→ **Data listing**:
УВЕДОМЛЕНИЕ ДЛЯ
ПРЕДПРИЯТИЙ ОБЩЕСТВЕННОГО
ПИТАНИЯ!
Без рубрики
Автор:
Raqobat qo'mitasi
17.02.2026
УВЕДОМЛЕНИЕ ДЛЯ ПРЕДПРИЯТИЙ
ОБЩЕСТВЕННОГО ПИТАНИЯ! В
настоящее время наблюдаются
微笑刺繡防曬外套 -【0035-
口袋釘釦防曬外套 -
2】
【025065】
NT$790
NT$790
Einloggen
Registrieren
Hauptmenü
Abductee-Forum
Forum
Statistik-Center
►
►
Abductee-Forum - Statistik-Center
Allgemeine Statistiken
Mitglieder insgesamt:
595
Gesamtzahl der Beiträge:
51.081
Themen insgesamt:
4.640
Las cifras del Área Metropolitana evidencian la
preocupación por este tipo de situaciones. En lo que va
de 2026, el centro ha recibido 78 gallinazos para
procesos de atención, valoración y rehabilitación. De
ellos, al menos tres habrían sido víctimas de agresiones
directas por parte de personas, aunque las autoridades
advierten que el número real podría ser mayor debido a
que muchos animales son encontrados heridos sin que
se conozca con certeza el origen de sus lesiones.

* * *

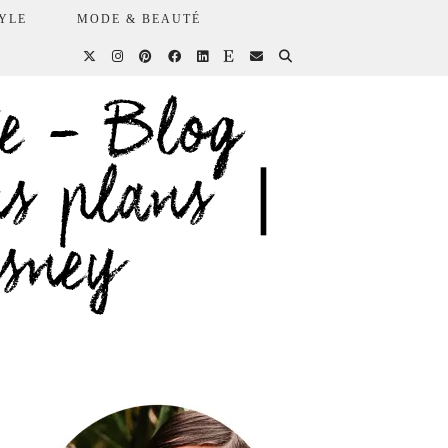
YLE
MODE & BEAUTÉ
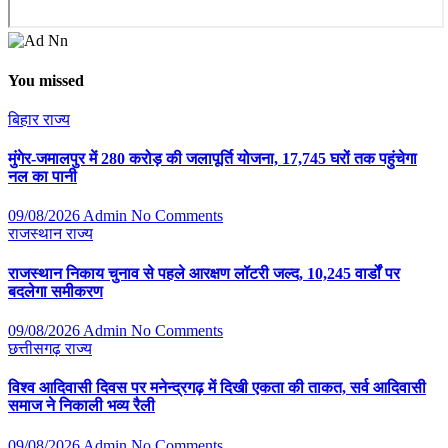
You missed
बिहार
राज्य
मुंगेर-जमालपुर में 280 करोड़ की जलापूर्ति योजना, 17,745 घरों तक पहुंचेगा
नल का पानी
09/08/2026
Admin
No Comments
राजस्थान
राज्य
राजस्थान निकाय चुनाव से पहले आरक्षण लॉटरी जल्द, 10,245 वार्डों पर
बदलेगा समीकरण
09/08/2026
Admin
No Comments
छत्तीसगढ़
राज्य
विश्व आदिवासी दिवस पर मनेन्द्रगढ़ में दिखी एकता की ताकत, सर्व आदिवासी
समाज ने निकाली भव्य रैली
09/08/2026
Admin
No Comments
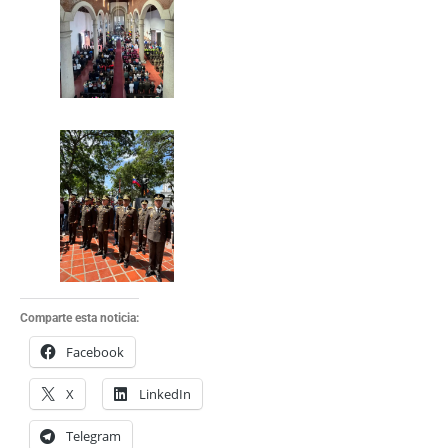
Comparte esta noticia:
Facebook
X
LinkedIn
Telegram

→ **How to complete this task**:
In the listing above, locate the line containing "que muchos animales" and the line containing "se conozca con". Extract those two lines and every line between them, exactly as written, and only those.

→ **Solution for this exercise**:
que muchos animales son encontrados heridos sin que
se conozca con certeza el origen de sus lesiones.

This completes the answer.